Manifold Preserving Guided Diffusion

Part of International Conference on Representation Learning 2024 (ICLR 2024) Conference

Bibtex Paper

Authors

Yutong He, Naoki Murata, Chieh-Hsin Lai, Yuhta Takida, Toshimitsu Uesaka, Dongjun Kim, WeiHsiang Liao, Yuki Mitsufuji, Zico Kolter, Ruslan Salakhutdinov, Stefano Ermon

Abstract

Despite the recent advancements, conditional image generation still faces challenges of cost, generalizability, and the need for task-specific training. In this paper, we propose Manifold Preserving Guided Diffusion (MPGD), a training-free conditional generation framework that leverages pretrained diffusion models and off-the-shelf neural networks with minimal additional inference cost for a broad range of tasks. Specifically, we leverage the manifold hypothesis to refine the guided diffusion steps and introduce a shortcut algorithm in the process.

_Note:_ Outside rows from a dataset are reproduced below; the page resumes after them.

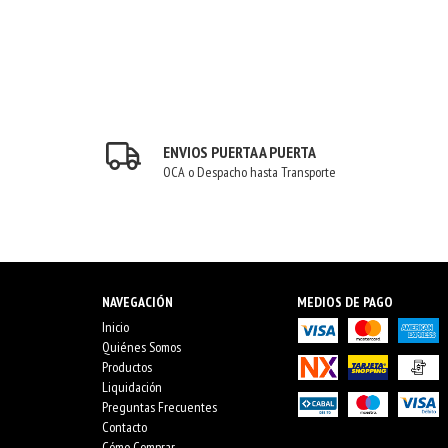
ENVIOS PUERTA A PUERTA
OCA o Despacho hasta Transporte
NAVEGACIÓN
MEDIOS DE PAGO
Inicio
Quiénes Somos
Productos
Liquidación
Preguntas Frecuentes
Contacto
Cómo Comprar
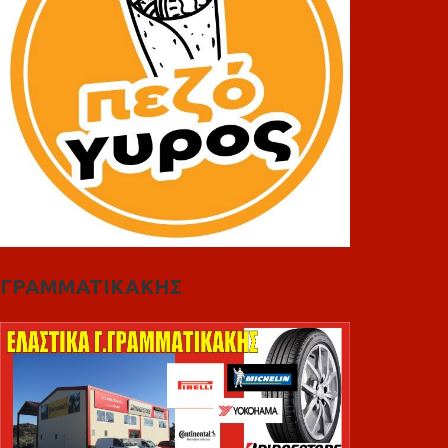
ΓΡΑΜΜΑΤΙΚΑΚΗΣ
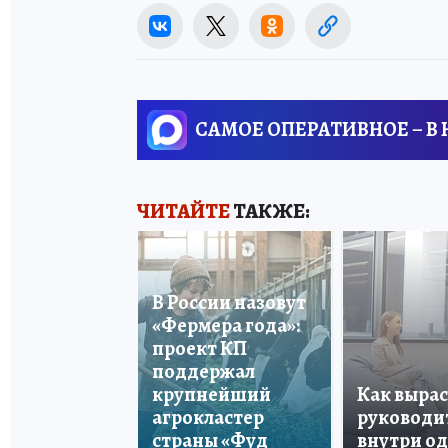
САМОЕ ОПЕРАТИВНОЕ – В
ЧИТАЙТЕ
ТАКЖЕ:
В России назовут
«Фермера года»:
проект КП
поддержал
крупнейший
Как вырас
агрокластер
руководи
страны «Фуд
внутри о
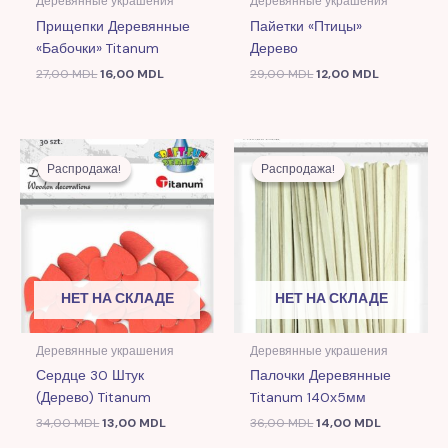
Деревянные украшения
Деревянные украшения
Прищепки Деревянные
Пайетки «Птицы»
«Бабочки» Titanum
Дерево
27,00
MDL
16,00
MDL
29,00
MDL
12,00
MDL
Первоначальная
Текущая
Первоначальная
Текущая
цена
цена:
цена
цена:
Распродажа!
Распродажа!
Распродажа!
Распродажа!
составляла
13,00 MDL.
составляла
14,00 MDL
34,00 MDL.
36,00 MDL.
НЕТ НА СКЛАДЕ
НЕТ НА СКЛАДЕ
Деревянные украшения
Деревянные украшения
Сердце 30 Штук
Палочки Деревянные
(дерево) Titanum
Titanum 140х5мм
34,00
MDL
13,00
MDL
36,00
MDL
14,00
MDL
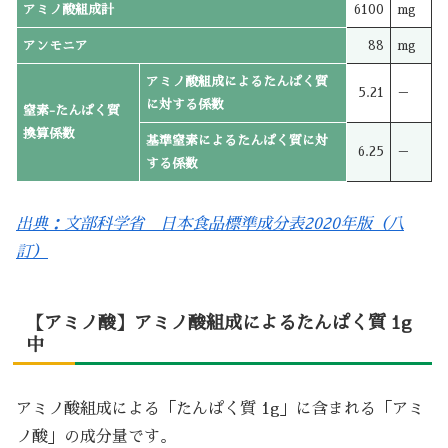
アミノ酸組成計
6100
mg
アンモニア
88
mg
アミノ酸組成によるたんぱく質
5.21
－
に対する係数
窒素-たんぱく質
換算係数
基準窒素によるたんぱく質に対
6.25
－
する係数
出典：文部科学省 日本食品標準成分表2020年版（八
訂）
【アミノ酸】アミノ酸組成によるたんぱく質 1g
中
アミノ酸組成による「たんぱく質 1g」に含まれる「アミ
ノ酸」の成分量です。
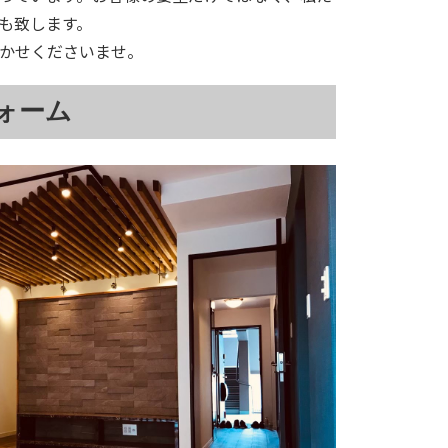
も致します。
かせくださいませ。
ォーム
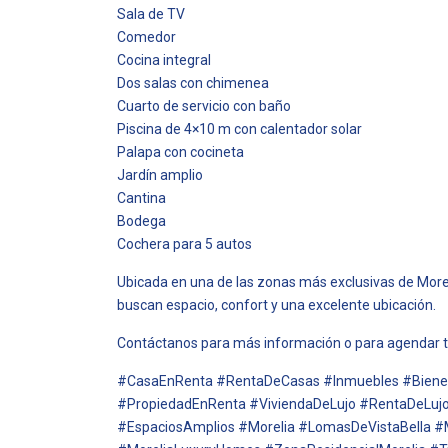
Sala de TV
Comedor
Cocina integral
Dos salas con chimenea
Cuarto de servicio con baño
Piscina de 4×10 m con calentador solar
Palapa con cocineta
Jardín amplio
Cantina
Bodega
Cochera para 5 autos
Ubicada en una de las zonas más exclusivas de Moreli
buscan espacio, confort y una excelente ubicación.
Contáctanos para más información o para agendar tu
#CasaEnRenta #RentaDeCasas #Inmuebles #Bienes
#PropiedadEnRenta #ViviendaDeLujo #RentaDeLuj
#EspaciosAmplios #Morelia #LomasDeVistaBella #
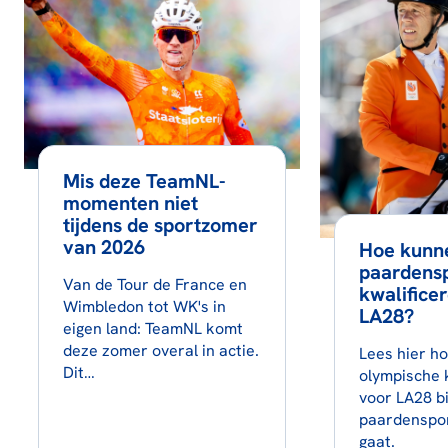
Mis deze TeamNL-
momenten niet
tijdens de sportzomer
van 2026
Hoe kunn
paardensp
Van de Tour de France en
kwalifice
Wimbledon tot WK's in
LA28?
eigen land: TeamNL komt
deze zomer overal in actie.
Lees hier h
Dit…
olympische k
voor LA28 bi
paardenspor
gaat.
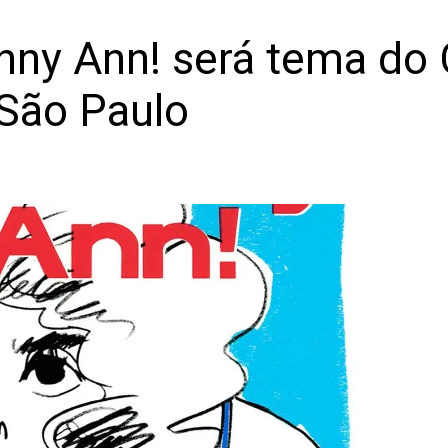
ny Ann! será tema do C
São Paulo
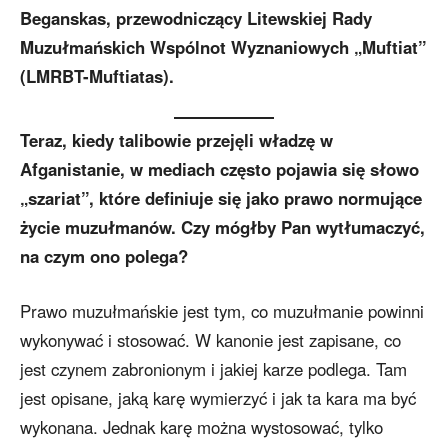
Beganskas, przewodniczący Litewskiej Rady
Muzułmańskich Wspólnot Wyznaniowych „Muftiat”
(LMRBT-Muftiatas).
Teraz, kiedy talibowie przejęli władzę w
Afganistanie, w mediach często pojawia się słowo
„szariat”, które definiuje się jako prawo normujące
życie muzułmanów. Czy mógłby Pan wytłumaczyć,
na czym ono polega?
Prawo muzułmańskie jest tym, co muzułmanie powinni
wykonywać i stosować. W kanonie jest zapisane, co
jest czynem zabronionym i jakiej karze podlega. Tam
jest opisane, jaką karę wymierzyć i jak ta kara ma być
wykonana. Jednak karę można wystosować, tylko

We then propose two methods for on-manifold training-free guidance using pre-trained autoencoders and demonstrate that our shortcut inherently preserves the manifolds when applied to latent diffusion models. Our experiments show that MPGD is efficient and effective for solving a variety of conditional generation applications in low-compute settings, and can consistently offer up to 3.8× speed-ups with the same number of diffusion steps while maintaining high sample quality compared to the baselines.